Work to be completed.
All lines from the one containing "したとみなされ、その分、売却益が増えてしまう" down to the one containing "が発生してしまう可能性は高くなります。", both ends included, are to be given again exactly; omit the rest of the listing below.

::::::

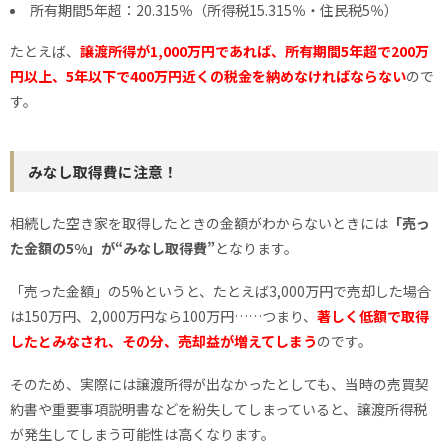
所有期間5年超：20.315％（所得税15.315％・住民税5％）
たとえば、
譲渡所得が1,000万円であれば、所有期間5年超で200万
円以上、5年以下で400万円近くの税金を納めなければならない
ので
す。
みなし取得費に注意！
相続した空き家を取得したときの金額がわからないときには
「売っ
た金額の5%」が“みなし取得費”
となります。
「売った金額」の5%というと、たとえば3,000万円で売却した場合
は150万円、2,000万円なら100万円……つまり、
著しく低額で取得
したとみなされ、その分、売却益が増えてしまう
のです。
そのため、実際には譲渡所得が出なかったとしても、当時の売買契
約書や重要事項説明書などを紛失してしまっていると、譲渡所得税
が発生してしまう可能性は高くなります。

::::::

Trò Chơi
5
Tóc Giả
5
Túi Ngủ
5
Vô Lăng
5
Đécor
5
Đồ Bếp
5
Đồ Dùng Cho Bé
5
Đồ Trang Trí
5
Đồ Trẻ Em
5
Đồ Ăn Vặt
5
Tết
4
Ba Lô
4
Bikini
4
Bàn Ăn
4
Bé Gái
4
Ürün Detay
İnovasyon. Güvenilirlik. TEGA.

::::::

Written response.
したとみなされ、その分、売却益が増えてしまう
のです。
そのため、実際には譲渡所得が出なかったとしても、当時の売買契
約書や重要事項説明書などを紛失してしまっていると、譲渡所得税
が発生してしまう可能性は高くなります。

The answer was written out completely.